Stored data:
———
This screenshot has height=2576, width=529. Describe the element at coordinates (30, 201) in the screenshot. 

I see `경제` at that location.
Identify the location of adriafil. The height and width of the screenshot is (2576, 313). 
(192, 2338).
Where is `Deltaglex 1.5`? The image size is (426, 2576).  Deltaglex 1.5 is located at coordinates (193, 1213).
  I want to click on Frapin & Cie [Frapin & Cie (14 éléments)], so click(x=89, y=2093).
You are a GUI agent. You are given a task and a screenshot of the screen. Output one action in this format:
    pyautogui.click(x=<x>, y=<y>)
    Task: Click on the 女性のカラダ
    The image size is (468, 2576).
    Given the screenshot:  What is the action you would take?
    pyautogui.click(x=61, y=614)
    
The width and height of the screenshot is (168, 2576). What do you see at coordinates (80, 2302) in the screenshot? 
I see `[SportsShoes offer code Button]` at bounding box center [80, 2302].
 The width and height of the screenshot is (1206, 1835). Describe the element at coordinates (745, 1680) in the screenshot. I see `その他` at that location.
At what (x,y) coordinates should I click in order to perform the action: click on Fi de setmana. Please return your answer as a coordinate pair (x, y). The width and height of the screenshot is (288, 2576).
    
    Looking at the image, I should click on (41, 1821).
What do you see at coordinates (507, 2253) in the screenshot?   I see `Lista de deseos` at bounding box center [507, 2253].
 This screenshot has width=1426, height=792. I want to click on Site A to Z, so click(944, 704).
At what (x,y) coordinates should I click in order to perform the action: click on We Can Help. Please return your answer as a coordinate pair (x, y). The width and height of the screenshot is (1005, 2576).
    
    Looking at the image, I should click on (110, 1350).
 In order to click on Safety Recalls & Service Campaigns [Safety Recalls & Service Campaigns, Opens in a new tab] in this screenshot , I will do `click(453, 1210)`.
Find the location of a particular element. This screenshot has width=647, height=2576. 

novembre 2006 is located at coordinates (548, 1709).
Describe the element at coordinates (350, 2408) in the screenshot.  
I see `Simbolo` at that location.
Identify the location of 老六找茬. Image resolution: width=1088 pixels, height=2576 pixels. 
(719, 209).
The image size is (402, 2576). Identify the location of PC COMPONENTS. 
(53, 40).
———
ACTIVITY: Please transcribe every entry above exactly as it appears.

RESPONSE TO THE TASK:
This screenshot has height=2576, width=529. Describe the element at coordinates (30, 201) in the screenshot. 

I see `경제` at that location.
Identify the location of adriafil. The height and width of the screenshot is (2576, 313). 
(192, 2338).
Where is `Deltaglex 1.5`? The image size is (426, 2576).  Deltaglex 1.5 is located at coordinates (193, 1213).
  I want to click on Frapin & Cie [Frapin & Cie (14 éléments)], so click(x=89, y=2093).
You are a GUI agent. You are given a task and a screenshot of the screen. Output one action in this format:
    pyautogui.click(x=<x>, y=<y>)
    Task: Click on the 女性のカラダ
    The image size is (468, 2576).
    Given the screenshot:  What is the action you would take?
    pyautogui.click(x=61, y=614)
    
The width and height of the screenshot is (168, 2576). What do you see at coordinates (80, 2302) in the screenshot? 
I see `[SportsShoes offer code Button]` at bounding box center [80, 2302].
 The width and height of the screenshot is (1206, 1835). Describe the element at coordinates (745, 1680) in the screenshot. I see `その他` at that location.
At what (x,y) coordinates should I click in order to perform the action: click on Fi de setmana. Please return your answer as a coordinate pair (x, y). The width and height of the screenshot is (288, 2576).
    
    Looking at the image, I should click on (41, 1821).
What do you see at coordinates (507, 2253) in the screenshot?   I see `Lista de deseos` at bounding box center [507, 2253].
 This screenshot has width=1426, height=792. I want to click on Site A to Z, so click(944, 704).
At what (x,y) coordinates should I click in order to perform the action: click on We Can Help. Please return your answer as a coordinate pair (x, y). The width and height of the screenshot is (1005, 2576).
    
    Looking at the image, I should click on (110, 1350).
 In order to click on Safety Recalls & Service Campaigns [Safety Recalls & Service Campaigns, Opens in a new tab] in this screenshot , I will do `click(453, 1210)`.
Find the location of a particular element. This screenshot has width=647, height=2576. 

novembre 2006 is located at coordinates (548, 1709).
Describe the element at coordinates (350, 2408) in the screenshot.  
I see `Simbolo` at that location.
Identify the location of 老六找茬. Image resolution: width=1088 pixels, height=2576 pixels. 
(719, 209).
The image size is (402, 2576). Identify the location of PC COMPONENTS. 
(53, 40).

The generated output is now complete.